Flogging the Quill © 2014 Ray Rhamey, story © 2014 Carolyn
(continued)
"Just turn left, you can't miss it. Stucco house next to the golf course. I heard Mr. Bellinger just flew in from Hawaii yesterday."
"Which island?"
"The big one. He spends a couple of months a year there. Myself, I like the Bahamas but Mr. Bellinger says Hawaii has better weather even if it is pricey. You know Mr. Bellinger?"
"Not yet."
"I know him pretty well. He comes here every Sunday for dinner and dancing when he's in town." The man gave me a quick once over. I wasn't a youngster and neither was he. "If you're selling something, I wouldn't knock on his door. He'll sic his dog on you."
"Dogs usually like me."
The man grinned. "Not this one. Sorry, have to go. Time to make up the menu for Sunday."
I left the lodge and drove in the direction he'd indicated. Flamingo Mist, the two county town on Florida's West Coast, was settled by my distant relatives who opened a trail from El Jobean to Vineyard and set up a store to serve area fishermen, or so my grandmother told me. She and my grandfather bought a lot of property, some on the posh Manasota Key where a master carpenter built them a beach house. She told me Howard Bellinger swindled most of it away from her after my grandfather died, including the Majestic Casino and Lemon Bay Guest House, where rich folks from the north spent their winters.

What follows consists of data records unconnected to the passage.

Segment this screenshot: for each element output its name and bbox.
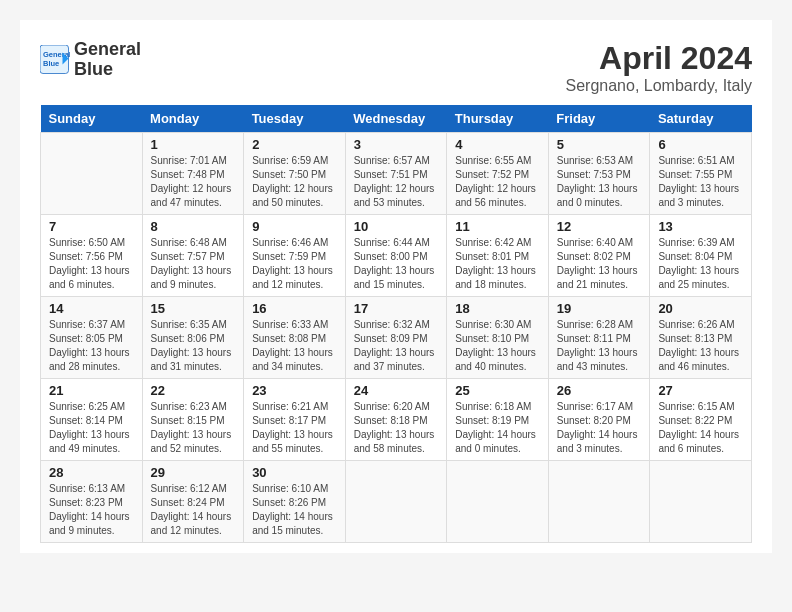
day-info: Sunrise: 6:35 AM Sunset: 8:06 PM Dayligh…	[151, 318, 236, 374]
day-number: 3	[354, 137, 439, 152]
logo-icon: General Blue	[40, 45, 70, 75]
calendar-cell: 1Sunrise: 7:01 AM Sunset: 7:48 PM Daylig…	[142, 133, 244, 215]
day-number: 26	[557, 383, 642, 398]
day-number: 16	[252, 301, 337, 316]
calendar-cell: 22Sunrise: 6:23 AM Sunset: 8:15 PM Dayli…	[142, 379, 244, 461]
day-info: Sunrise: 6:33 AM Sunset: 8:08 PM Dayligh…	[252, 318, 337, 374]
day-info: Sunrise: 6:42 AM Sunset: 8:01 PM Dayligh…	[455, 236, 540, 292]
calendar-week-row: 7Sunrise: 6:50 AM Sunset: 7:56 PM Daylig…	[41, 215, 752, 297]
calendar-cell: 7Sunrise: 6:50 AM Sunset: 7:56 PM Daylig…	[41, 215, 143, 297]
calendar-cell	[345, 461, 447, 543]
day-info: Sunrise: 6:37 AM Sunset: 8:05 PM Dayligh…	[49, 318, 134, 374]
day-number: 4	[455, 137, 540, 152]
col-saturday: Saturday	[650, 105, 752, 133]
day-info: Sunrise: 6:15 AM Sunset: 8:22 PM Dayligh…	[658, 400, 743, 456]
day-info: Sunrise: 6:26 AM Sunset: 8:13 PM Dayligh…	[658, 318, 743, 374]
calendar-cell: 6Sunrise: 6:51 AM Sunset: 7:55 PM Daylig…	[650, 133, 752, 215]
col-friday: Friday	[548, 105, 650, 133]
day-number: 27	[658, 383, 743, 398]
day-info: Sunrise: 6:55 AM Sunset: 7:52 PM Dayligh…	[455, 154, 540, 210]
day-number: 23	[252, 383, 337, 398]
calendar-week-row: 14Sunrise: 6:37 AM Sunset: 8:05 PM Dayli…	[41, 297, 752, 379]
calendar-cell: 5Sunrise: 6:53 AM Sunset: 7:53 PM Daylig…	[548, 133, 650, 215]
day-number: 6	[658, 137, 743, 152]
day-number: 19	[557, 301, 642, 316]
day-number: 11	[455, 219, 540, 234]
day-info: Sunrise: 6:12 AM Sunset: 8:24 PM Dayligh…	[151, 482, 236, 538]
day-number: 12	[557, 219, 642, 234]
logo-text: General Blue	[74, 40, 141, 80]
calendar-cell	[447, 461, 549, 543]
day-number: 18	[455, 301, 540, 316]
day-number: 2	[252, 137, 337, 152]
day-number: 30	[252, 465, 337, 480]
day-info: Sunrise: 6:48 AM Sunset: 7:57 PM Dayligh…	[151, 236, 236, 292]
calendar-cell: 15Sunrise: 6:35 AM Sunset: 8:06 PM Dayli…	[142, 297, 244, 379]
calendar-cell: 21Sunrise: 6:25 AM Sunset: 8:14 PM Dayli…	[41, 379, 143, 461]
day-number: 14	[49, 301, 134, 316]
calendar-cell: 8Sunrise: 6:48 AM Sunset: 7:57 PM Daylig…	[142, 215, 244, 297]
day-info: Sunrise: 6:17 AM Sunset: 8:20 PM Dayligh…	[557, 400, 642, 456]
day-number: 17	[354, 301, 439, 316]
day-number: 22	[151, 383, 236, 398]
calendar-cell	[41, 133, 143, 215]
day-number: 29	[151, 465, 236, 480]
calendar-cell: 27Sunrise: 6:15 AM Sunset: 8:22 PM Dayli…	[650, 379, 752, 461]
calendar-cell: 9Sunrise: 6:46 AM Sunset: 7:59 PM Daylig…	[244, 215, 346, 297]
day-number: 28	[49, 465, 134, 480]
calendar-cell: 19Sunrise: 6:28 AM Sunset: 8:11 PM Dayli…	[548, 297, 650, 379]
calendar-cell: 30Sunrise: 6:10 AM Sunset: 8:26 PM Dayli…	[244, 461, 346, 543]
col-monday: Monday	[142, 105, 244, 133]
day-number: 5	[557, 137, 642, 152]
day-number: 21	[49, 383, 134, 398]
day-info: Sunrise: 6:30 AM Sunset: 8:10 PM Dayligh…	[455, 318, 540, 374]
day-info: Sunrise: 6:32 AM Sunset: 8:09 PM Dayligh…	[354, 318, 439, 374]
day-info: Sunrise: 6:20 AM Sunset: 8:18 PM Dayligh…	[354, 400, 439, 456]
calendar-cell: 4Sunrise: 6:55 AM Sunset: 7:52 PM Daylig…	[447, 133, 549, 215]
calendar-cell: 14Sunrise: 6:37 AM Sunset: 8:05 PM Dayli…	[41, 297, 143, 379]
day-info: Sunrise: 6:21 AM Sunset: 8:17 PM Dayligh…	[252, 400, 337, 456]
calendar-cell: 12Sunrise: 6:40 AM Sunset: 8:02 PM Dayli…	[548, 215, 650, 297]
title-area: April 2024 Sergnano, Lombardy, Italy	[566, 40, 752, 95]
calendar-cell: 26Sunrise: 6:17 AM Sunset: 8:20 PM Dayli…	[548, 379, 650, 461]
day-info: Sunrise: 6:57 AM Sunset: 7:51 PM Dayligh…	[354, 154, 439, 210]
header-area: General Blue General Blue April 2024 Ser…	[40, 40, 752, 95]
day-info: Sunrise: 6:28 AM Sunset: 8:11 PM Dayligh…	[557, 318, 642, 374]
calendar-cell: 24Sunrise: 6:20 AM Sunset: 8:18 PM Dayli…	[345, 379, 447, 461]
col-thursday: Thursday	[447, 105, 549, 133]
day-number: 10	[354, 219, 439, 234]
calendar-cell: 20Sunrise: 6:26 AM Sunset: 8:13 PM Dayli…	[650, 297, 752, 379]
calendar-cell: 28Sunrise: 6:13 AM Sunset: 8:23 PM Dayli…	[41, 461, 143, 543]
main-container: General Blue General Blue April 2024 Ser…	[20, 20, 772, 553]
col-tuesday: Tuesday	[244, 105, 346, 133]
calendar-cell: 3Sunrise: 6:57 AM Sunset: 7:51 PM Daylig…	[345, 133, 447, 215]
day-info: Sunrise: 6:44 AM Sunset: 8:00 PM Dayligh…	[354, 236, 439, 292]
day-number: 13	[658, 219, 743, 234]
day-info: Sunrise: 6:23 AM Sunset: 8:15 PM Dayligh…	[151, 400, 236, 456]
day-info: Sunrise: 6:50 AM Sunset: 7:56 PM Dayligh…	[49, 236, 134, 292]
day-number: 9	[252, 219, 337, 234]
day-info: Sunrise: 6:53 AM Sunset: 7:53 PM Dayligh…	[557, 154, 642, 210]
day-number: 15	[151, 301, 236, 316]
day-info: Sunrise: 6:18 AM Sunset: 8:19 PM Dayligh…	[455, 400, 540, 456]
day-number: 25	[455, 383, 540, 398]
day-number: 1	[151, 137, 236, 152]
page-subtitle: Sergnano, Lombardy, Italy	[566, 77, 752, 95]
calendar-cell: 2Sunrise: 6:59 AM Sunset: 7:50 PM Daylig…	[244, 133, 346, 215]
day-number: 24	[354, 383, 439, 398]
calendar-cell: 17Sunrise: 6:32 AM Sunset: 8:09 PM Dayli…	[345, 297, 447, 379]
calendar-cell: 23Sunrise: 6:21 AM Sunset: 8:17 PM Dayli…	[244, 379, 346, 461]
day-info: Sunrise: 7:01 AM Sunset: 7:48 PM Dayligh…	[151, 154, 236, 210]
day-info: Sunrise: 6:10 AM Sunset: 8:26 PM Dayligh…	[252, 482, 337, 538]
calendar-cell: 16Sunrise: 6:33 AM Sunset: 8:08 PM Dayli…	[244, 297, 346, 379]
calendar-header-row: Sunday Monday Tuesday Wednesday Thursday…	[41, 105, 752, 133]
calendar-table: Sunday Monday Tuesday Wednesday Thursday…	[40, 105, 752, 543]
day-number: 20	[658, 301, 743, 316]
col-sunday: Sunday	[41, 105, 143, 133]
day-info: Sunrise: 6:39 AM Sunset: 8:04 PM Dayligh…	[658, 236, 743, 292]
col-wednesday: Wednesday	[345, 105, 447, 133]
calendar-cell: 25Sunrise: 6:18 AM Sunset: 8:19 PM Dayli…	[447, 379, 549, 461]
day-info: Sunrise: 6:40 AM Sunset: 8:02 PM Dayligh…	[557, 236, 642, 292]
day-info: Sunrise: 6:13 AM Sunset: 8:23 PM Dayligh…	[49, 482, 134, 538]
day-info: Sunrise: 6:25 AM Sunset: 8:14 PM Dayligh…	[49, 400, 134, 456]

I drove by Lemon Bay, remembering. Brett and I had grown up in Flamingo Mist and skipped stones across this water when we were little. Looking across the bay, I once again heard the sound of stones skipping cachou, cachou, cachou and saw his freckled face and the NY Giants cap on his head.
“Did you hear that?” His words echoed in my head as if he’d just spoken them.
Yes, I still hear it and wish you were here.
We’d sneaked into the Majestic Casino in middle school, and sneaked in the window of the Lemon Bay Guest House wedding suite in high school. It was there we gave each other our first kiss. The memories of those times were bittersweet in my mind and even more hurtful than seeing my husband’s dead body. Maybe because they’d never come again or maybe because it was a more innocent, trusting time.
My birthplace stretched out on the edge of this sweltering wasteland like a sleeping beauty. From a distance, this typical Florida subdivision appeared perfect, thrown down amid well-manicured lawns, garnished with golf courses and creeks born of retention ditches.
It was all a lie.
Bellinger's abode stood high above Pebble Beach Creek. My Tracer could barely negotiate the sandy road, and the trip sent the bag of clothes I'd meant to give Goodwill sliding around in the back seat.
The house's forbidding stucco face stood out gray and domineering. The windows reminded me of angry eyes. They seemed to be watching as I drove up to the entrance, or was that someone peeking out of an upstairs window? Standing on the porch I stared down over the golf course and caught a glimpse of a restless creek.
A big-boned, well-fleshed man in an expensive, but rumpled business suit opened the door. Behind him growled a large dog that reminded me of the Hound of the Baskervilles. "Don't mind Homer, he's harmless," the man said, but I held my doubts.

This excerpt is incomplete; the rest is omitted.